The constructor of the Generator model class takes several arguments: the sequence length, the pose dimension, the latent dimension of the pose sequence encoding, the number of LSTM layers, the number of units in each LSTM layer, and a sequence of unit counts for the ANN layers (with the unit count for the last layer missing since this corresponds to the product of the sequence length and pose dimension and this layer is added anyway). The model class can be instantiated as follows:

latent_dim = 64

generator = Generator(sequence_length, pose_dim, latent_dim, gen_rnn_layer_count, gen_rnn_layer_size, gen_dense_layer_sizes).to(device)

The shapes of the input and output tensors for this model are as follows:

  • input tensor: batch_size x latent_dim
  • output tensor: batch_size x sequence_length x pose_dim

Generate and Visualise Poses

The code for the optimisers, loss functions, train and test step functions, and training are largely identical to the previous article and skipped here.

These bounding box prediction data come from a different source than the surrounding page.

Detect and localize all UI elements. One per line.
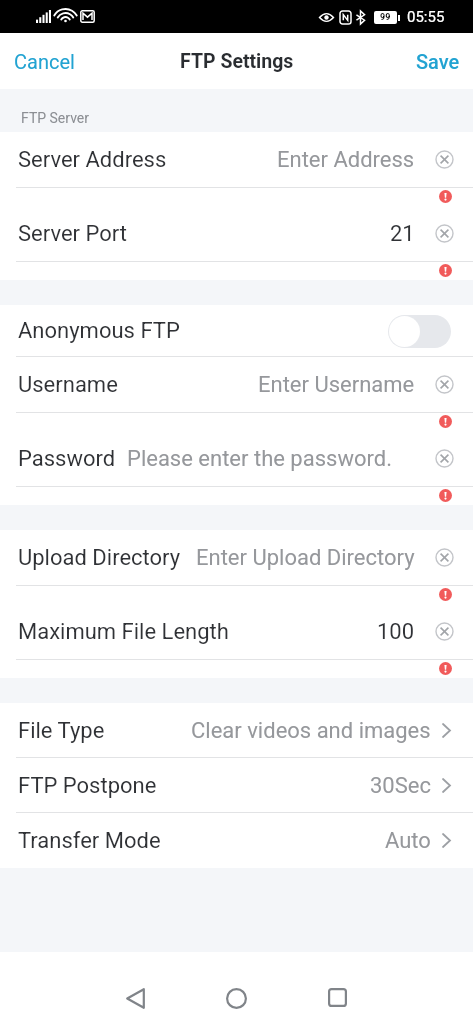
staticText: Username	[18, 372, 118, 398]
staticText: Enter Address	[277, 147, 415, 173]
button[interactable]: Back	[85, 988, 186, 1024]
staticText: Server Address	[18, 147, 167, 173]
button[interactable]: Save	[402, 33, 473, 89]
staticText: Clear videos and images	[191, 718, 431, 744]
button[interactable]: Server Address	[0, 132, 473, 187]
staticText: FTP Settings	[180, 50, 294, 73]
staticText: Password	[18, 446, 116, 472]
staticText: 21	[390, 221, 415, 247]
button[interactable]: Maximum File Length	[0, 604, 473, 659]
button[interactable]: FTP Postpone	[0, 758, 473, 813]
other: Clear text	[435, 224, 454, 243]
staticText: Auto	[385, 828, 431, 854]
staticText: 30Sec	[370, 773, 431, 799]
staticText: Enter Username	[258, 372, 415, 398]
other: Clear text	[435, 375, 454, 394]
other: Clear text	[435, 622, 454, 641]
staticText: Transfer Mode	[18, 828, 161, 854]
other: Clear text	[435, 449, 454, 468]
staticText: Enter Upload Directory	[196, 545, 415, 571]
staticText: File Type	[18, 718, 105, 744]
staticText: Upload Directory	[18, 545, 181, 571]
staticText: FTP Postpone	[18, 773, 157, 799]
staticText: Server Port	[18, 221, 127, 247]
staticText: Maximum File Length	[18, 619, 229, 645]
staticText: Save	[416, 50, 460, 73]
button[interactable]: Home	[186, 988, 287, 1024]
staticText: 99	[380, 12, 391, 23]
button[interactable]: Cancel	[0, 33, 90, 89]
staticText: Anonymous FTP	[18, 318, 180, 344]
button[interactable]: Server Port	[0, 206, 473, 261]
staticText: Please enter the password.	[127, 446, 392, 472]
staticText: FTP Server	[21, 110, 89, 126]
button[interactable]: Upload Directory	[0, 530, 473, 585]
staticText: Cancel	[14, 50, 75, 73]
staticText: 100	[377, 619, 415, 645]
staticText: 05:55	[407, 8, 445, 26]
other: Clear text	[435, 150, 454, 169]
button[interactable]: Anonymous FTP	[0, 305, 473, 357]
other: Clear text	[435, 548, 454, 567]
button[interactable]: Transfer Mode	[0, 813, 473, 868]
button[interactable]: Username	[0, 357, 473, 412]
button[interactable]: Recent apps	[287, 988, 388, 1024]
button[interactable]: File Type	[0, 703, 473, 758]
button[interactable]: Password	[0, 431, 473, 486]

Two convenience functions are defined for rendering pose sequences as skeleton animations. For the rendering, the PoseRenderer class is used. The length of the rendered pose sequences is identical to the sequence length on which the models have been trained. The resulting animations are exported in “.gif” format.

The first function named “create_ref_sequence_anim” creates animations from excerpts of the original motion capture data. This function takes as arguments the index of the first frame in a pose sequence and the name of the file the animation is exported as.

def create_ref_sequence_anim(seq_index, file_name):
    sequence_excerpt = pose_sequence_excerpts[seq_index]
    sequence_excerpt = np.reshape(sequence_excerpt, (sequence_length, joint_count, joint_dim))
    
    sequence_excerpt = torch.tensor(np.expand_dims(sequence_excerpt, axis=0))
    zero_trajectory = torch.tensor(np.zeros((1, sequence_length, 3), dtype=np.float32))
    
    skel_sequence = skeleton.forward_kinematics(sequence_excerpt, zero_trajectory)
    skel_sequence = np.squeeze(skel_sequence.numpy())
    view_min, view_max = utils.get_equal_mix_max_positions(skel_sequence)
    skel_images = poseRenderer.create_pose_images(skel_sequence, view_min, view_max, view_ele, view_azi, view_line_width, view_size, view_size)
    skel_images[0].save(file_name, save_all=True, append_images=skel_images[1:], optimize=False, duration=33.0, loop=0)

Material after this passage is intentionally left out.